P659 Continuing or stopping 5-aminosalicylate in patients with Inflammatory Bowel Disease under anti-TNF therapy: A nationwide population-based study

Seo, J.(1)*;Kim, S.(2);Song, S.(1);Shin, S.H.(1);Park, S.(1);Hong, S.W.(1);Hwang, S.W.(1,3);Park, S.H.(1,3);Yang, D.H.(1);Byeon, J.S.(1);Myung, S.J.(1);Yang, S.K.(1,3);Kim, Y.J.(2);Ye, B.D.(1,3);

(1)University of Ulsan College of Medicine- Asan Medical Center, Gastroenterology, Seoul, Korea- Republic Of;(2)Asan Medical Center- University of Ulsan College of Medicine, Clinical Epidemiology and Biostatistics, Seoul, Korea- Republic Of;(3)University of Ulsan College of Medicine- Asan Medical Center, Inflammatory Bowel Disease Center, Seoul, Korea- Republic Of;


The clinical impact of continuing or stopping 5-aminosalicylate (5-ASA) after escalating to treatment with an anti-tumour necrosis factor (TNF) agent in patients with inflammatory bowel disease (IBD) is currently unclear. We aimed to compare the outcomes of IBD patients who stopped or continued 5-ASA after starting anti-TNF therapy. 


We analysed data obtained from the Korean National Health Insurance claims database between 2007 and 2020. Our analysis included IBD patients already on 5-ASA treatment who started anti-TNF treatment. We compared the prognosis of patients who stopped 5-ASA within 90 days of anti-TNF initiation with those who continued 5-ASA. The primary outcome was any adverse clinical event defined as a composite of intestinal surgery, IBD-related hospitalization, or new corticosteroid use. Kaplan-Meier method and Cox proportional hazards models at landmark time were used to calculate adjusted hazard ratios (aHRs) with 95% confidence intervals (CIs).


Among 62,262 patients diagnosed with IBD during the study period, 7,442 patients were included for analysis. A total of 1,037 (13.9%) patients discontinued 5-ASA within 90 days of starting anti-TNF therapy (Figure 1). Among the included patients, 4,479 (60.2%) had Crohn’s disease, while 2,963 (39.8%) had ulcerative colitis (Table 1). Discontinuation of 5-ASA was not associated with an increased risk of any adverse clinical events, as well as its component outcomes of intestinal surgery, IBD-related hospitalization, and corticosteroid use, with aHRs of 1.011 (95% CI, 0.934 to 1.095), 0.954 (95% CI 0.760 to 1.198), 0.995 (95% CI 0.894 to 1.107), and 0.969 (95% CI, 0.890 to 1.056), respectively (Table 2). In addition, the cumulative incidence of each adverse clinical event, as well as the composite outcome, were not significantly different between the two groups (all, p > 0.05) (Figure 2). Subgroup analysis by sex, IBD type, the timeframe of anti-TNF use, pre-anti-TNF 5-ASA use duration, pre-anti-TNF corticosteroid use, pre-anti-TNF hospitalizations, pre-anti-TNF emergency department visits, and anti-TNF agent type also showed no significant difference in the development of adverse clinical events between the two groups.

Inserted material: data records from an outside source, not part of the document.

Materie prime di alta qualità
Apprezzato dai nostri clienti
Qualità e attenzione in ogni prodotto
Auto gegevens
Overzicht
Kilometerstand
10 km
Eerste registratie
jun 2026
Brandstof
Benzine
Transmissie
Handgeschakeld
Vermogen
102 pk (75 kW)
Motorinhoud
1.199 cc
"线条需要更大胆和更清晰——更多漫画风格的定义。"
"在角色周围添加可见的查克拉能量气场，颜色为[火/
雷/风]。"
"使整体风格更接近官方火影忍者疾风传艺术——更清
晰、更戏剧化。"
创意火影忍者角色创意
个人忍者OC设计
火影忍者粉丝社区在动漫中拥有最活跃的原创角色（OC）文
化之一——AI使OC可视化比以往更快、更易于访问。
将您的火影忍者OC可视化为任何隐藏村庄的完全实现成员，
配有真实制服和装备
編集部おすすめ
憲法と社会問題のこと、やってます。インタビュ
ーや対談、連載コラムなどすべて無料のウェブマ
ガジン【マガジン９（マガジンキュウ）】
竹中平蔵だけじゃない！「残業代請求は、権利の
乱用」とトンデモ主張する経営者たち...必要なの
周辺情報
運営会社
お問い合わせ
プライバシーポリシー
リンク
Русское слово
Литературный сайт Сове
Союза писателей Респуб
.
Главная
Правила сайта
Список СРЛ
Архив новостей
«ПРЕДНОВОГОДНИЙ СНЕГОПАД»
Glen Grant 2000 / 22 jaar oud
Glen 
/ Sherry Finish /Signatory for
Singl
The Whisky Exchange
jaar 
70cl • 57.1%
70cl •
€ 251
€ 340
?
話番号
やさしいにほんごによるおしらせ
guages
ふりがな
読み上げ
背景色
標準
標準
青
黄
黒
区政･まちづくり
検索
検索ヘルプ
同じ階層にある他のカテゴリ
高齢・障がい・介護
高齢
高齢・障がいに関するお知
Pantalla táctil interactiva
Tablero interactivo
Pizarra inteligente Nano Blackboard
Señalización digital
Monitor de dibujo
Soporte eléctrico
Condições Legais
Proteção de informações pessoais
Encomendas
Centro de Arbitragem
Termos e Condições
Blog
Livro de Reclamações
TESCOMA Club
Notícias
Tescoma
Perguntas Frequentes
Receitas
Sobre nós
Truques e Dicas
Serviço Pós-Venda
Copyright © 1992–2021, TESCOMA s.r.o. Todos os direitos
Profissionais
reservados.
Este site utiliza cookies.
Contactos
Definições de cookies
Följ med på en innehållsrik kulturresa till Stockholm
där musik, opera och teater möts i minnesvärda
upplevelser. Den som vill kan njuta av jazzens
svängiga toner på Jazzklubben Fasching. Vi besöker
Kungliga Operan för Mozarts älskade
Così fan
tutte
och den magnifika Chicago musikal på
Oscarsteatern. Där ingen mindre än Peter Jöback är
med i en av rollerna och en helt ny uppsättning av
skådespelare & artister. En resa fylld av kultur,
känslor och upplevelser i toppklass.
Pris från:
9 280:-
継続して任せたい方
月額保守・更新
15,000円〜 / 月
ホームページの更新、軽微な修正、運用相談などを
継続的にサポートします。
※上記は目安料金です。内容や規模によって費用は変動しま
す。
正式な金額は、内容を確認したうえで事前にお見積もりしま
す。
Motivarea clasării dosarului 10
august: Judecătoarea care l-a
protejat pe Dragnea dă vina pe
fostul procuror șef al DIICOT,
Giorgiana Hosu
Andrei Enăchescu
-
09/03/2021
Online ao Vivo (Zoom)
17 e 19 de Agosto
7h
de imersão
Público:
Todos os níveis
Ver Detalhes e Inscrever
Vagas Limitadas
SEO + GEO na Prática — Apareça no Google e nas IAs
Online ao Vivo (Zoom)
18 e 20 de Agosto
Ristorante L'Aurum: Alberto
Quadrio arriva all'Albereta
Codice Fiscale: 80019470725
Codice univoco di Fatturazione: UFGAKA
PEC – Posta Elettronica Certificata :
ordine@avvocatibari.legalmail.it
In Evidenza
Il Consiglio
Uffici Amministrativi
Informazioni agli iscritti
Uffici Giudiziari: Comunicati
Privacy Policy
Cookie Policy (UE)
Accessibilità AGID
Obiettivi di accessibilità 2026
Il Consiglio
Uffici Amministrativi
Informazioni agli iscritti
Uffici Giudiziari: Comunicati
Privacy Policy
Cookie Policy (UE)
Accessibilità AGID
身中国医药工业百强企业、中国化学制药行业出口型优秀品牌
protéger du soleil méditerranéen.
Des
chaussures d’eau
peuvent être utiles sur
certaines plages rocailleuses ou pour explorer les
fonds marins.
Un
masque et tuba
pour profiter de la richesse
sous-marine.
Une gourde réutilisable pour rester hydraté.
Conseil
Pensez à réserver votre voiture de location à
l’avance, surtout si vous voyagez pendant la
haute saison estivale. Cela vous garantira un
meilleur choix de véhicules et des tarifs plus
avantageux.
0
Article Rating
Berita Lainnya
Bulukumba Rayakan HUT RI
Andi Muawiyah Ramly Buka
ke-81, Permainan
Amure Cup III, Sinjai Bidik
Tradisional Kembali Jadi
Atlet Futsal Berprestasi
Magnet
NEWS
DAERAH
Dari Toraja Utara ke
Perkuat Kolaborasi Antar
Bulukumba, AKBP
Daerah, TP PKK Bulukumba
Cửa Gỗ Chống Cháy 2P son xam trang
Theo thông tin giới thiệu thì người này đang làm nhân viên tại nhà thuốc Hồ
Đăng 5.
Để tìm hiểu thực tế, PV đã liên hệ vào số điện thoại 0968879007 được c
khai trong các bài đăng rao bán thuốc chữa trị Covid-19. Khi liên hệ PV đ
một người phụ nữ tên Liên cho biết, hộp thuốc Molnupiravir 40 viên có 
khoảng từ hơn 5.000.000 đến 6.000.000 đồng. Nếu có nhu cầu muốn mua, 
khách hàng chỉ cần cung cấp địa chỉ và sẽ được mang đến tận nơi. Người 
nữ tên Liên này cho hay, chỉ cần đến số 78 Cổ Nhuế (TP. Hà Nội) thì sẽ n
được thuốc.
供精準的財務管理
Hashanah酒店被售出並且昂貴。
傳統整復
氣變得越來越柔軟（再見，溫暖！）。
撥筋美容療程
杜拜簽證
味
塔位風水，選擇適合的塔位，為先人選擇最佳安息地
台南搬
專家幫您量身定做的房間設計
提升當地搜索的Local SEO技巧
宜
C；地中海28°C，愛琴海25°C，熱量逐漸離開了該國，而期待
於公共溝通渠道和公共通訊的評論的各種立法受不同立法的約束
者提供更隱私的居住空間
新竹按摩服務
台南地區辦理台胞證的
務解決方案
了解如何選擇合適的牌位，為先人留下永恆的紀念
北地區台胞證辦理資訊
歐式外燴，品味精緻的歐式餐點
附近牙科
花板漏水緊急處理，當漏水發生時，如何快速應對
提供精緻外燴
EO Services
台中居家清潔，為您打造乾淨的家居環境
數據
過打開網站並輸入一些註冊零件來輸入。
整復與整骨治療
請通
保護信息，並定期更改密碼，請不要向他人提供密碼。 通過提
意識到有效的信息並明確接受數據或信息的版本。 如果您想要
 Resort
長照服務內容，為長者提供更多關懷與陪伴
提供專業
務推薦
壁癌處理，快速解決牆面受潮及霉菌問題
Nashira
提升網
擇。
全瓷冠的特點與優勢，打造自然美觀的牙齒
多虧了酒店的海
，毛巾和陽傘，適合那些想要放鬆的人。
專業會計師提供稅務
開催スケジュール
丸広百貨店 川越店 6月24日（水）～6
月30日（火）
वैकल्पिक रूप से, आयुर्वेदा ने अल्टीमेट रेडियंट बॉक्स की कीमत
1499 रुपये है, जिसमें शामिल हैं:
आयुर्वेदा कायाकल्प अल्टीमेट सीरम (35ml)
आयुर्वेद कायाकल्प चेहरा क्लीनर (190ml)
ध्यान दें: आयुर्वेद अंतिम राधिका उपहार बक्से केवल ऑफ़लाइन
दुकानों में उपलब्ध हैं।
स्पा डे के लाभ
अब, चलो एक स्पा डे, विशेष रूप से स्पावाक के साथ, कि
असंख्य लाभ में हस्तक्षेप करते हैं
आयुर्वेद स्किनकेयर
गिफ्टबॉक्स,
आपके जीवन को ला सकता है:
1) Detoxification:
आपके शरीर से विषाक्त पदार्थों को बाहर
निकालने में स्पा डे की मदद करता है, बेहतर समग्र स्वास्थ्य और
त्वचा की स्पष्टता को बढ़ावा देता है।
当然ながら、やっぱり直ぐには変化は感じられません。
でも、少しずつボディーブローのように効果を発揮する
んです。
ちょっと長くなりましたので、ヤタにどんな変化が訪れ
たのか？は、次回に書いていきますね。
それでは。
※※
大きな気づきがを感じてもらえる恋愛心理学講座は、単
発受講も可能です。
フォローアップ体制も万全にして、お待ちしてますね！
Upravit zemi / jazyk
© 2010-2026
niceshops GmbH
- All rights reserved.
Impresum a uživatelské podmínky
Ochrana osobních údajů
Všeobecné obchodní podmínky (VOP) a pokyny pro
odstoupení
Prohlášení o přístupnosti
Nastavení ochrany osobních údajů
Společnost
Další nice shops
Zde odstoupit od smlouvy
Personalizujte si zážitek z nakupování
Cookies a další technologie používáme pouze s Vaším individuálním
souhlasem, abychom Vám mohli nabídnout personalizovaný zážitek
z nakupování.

Figure 1. Patient flowchart
Table 1. Baseline characteristics
Table 2. Risk of composite and individual outcomes
Figure 2. Kaplan-Meier analysis of cumulative adverse clinical outcomes


In this nationwide population-based study, we observed that discontinuing 5-ASA after starting anti-TNF therapy was not associated with an increased risk of adverse clinical events.